[MacRuby-devel] Regular expression related performance

Yasu Imao yimao.ml at gmail.com
Thu Dec 2 05:20:58 PST 2010


Hi Laurent,

Thank you for your prompt work.  I tried the latest nightly build and it's much faster than 0.7.1.  The Test 1 and Test 2 are only 2 - 2.5 times slower than those on Ruby 1.8.7 and Test 3 is about 5 times slower.  And I tried my app on this nightly build.  Now I can say MacRuby version of my app is quite usable.  From now on, I'll be more serious about rewriting my RubyCocoa apps in MacRuby.

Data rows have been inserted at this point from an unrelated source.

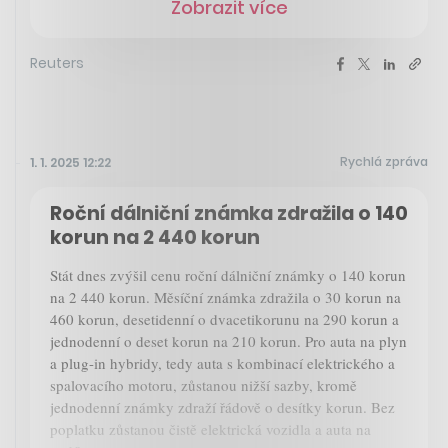
Zobrazit více
Reuters
Rychlá zpráva
1. 1. 2025 12:22
Roční dálniční známka zdražila o 140
korun na 2 440 korun
Stát dnes zvýšil cenu roční dálniční známky o 140 korun
na 2 440 korun. Měsíční známka zdražila o 30 korun na
460 korun, desetidenní o dvacetikorunu na 290 korun a
jednodenní o deset korun na 210 korun. Pro auta na plyn
a plug-in hybridy, tedy auta s kombinací elektrického a
spalovacího motoru, zůstanou nižší sazby, kromě
jednodenní známky zdraží řádově o desítky korun. Bez
poplatku zůstanou čistě elektrická vozidla a auta na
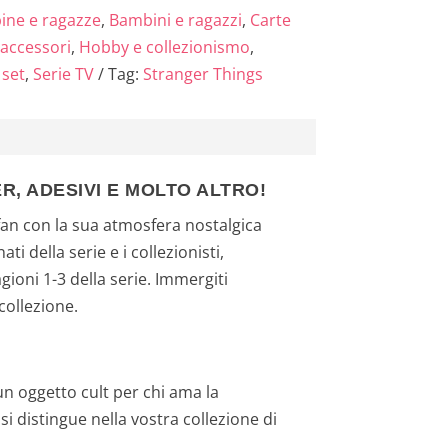
ne e ragazze
,
Bambini e ragazzi
,
Carte
 accessori
,
Hobby e collezionismo
,
 set
,
Serie TV
Tag:
Stranger Things
, ADESIVI E MOLTO ALTRO!
 fan con la sua atmosfera nostalgica
i della serie e i collezionisti,
gioni 1-3 della serie. Immergiti
collezione.
 un oggetto cult per chi ama la
i distingue nella vostra collezione di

But I was curious about the difference between String#scan and String#gsub, so I also tested String#gsub without a block.  

text.gsub!(/\w+/,"test")

This was also about 5 times slower on MacRuby than Ruby 1.8.7.  Could this be a bit more faster?  This is not in the main process of my apps (for pre-processing of text), so the performance of String#gsub doesn't affect as much, though.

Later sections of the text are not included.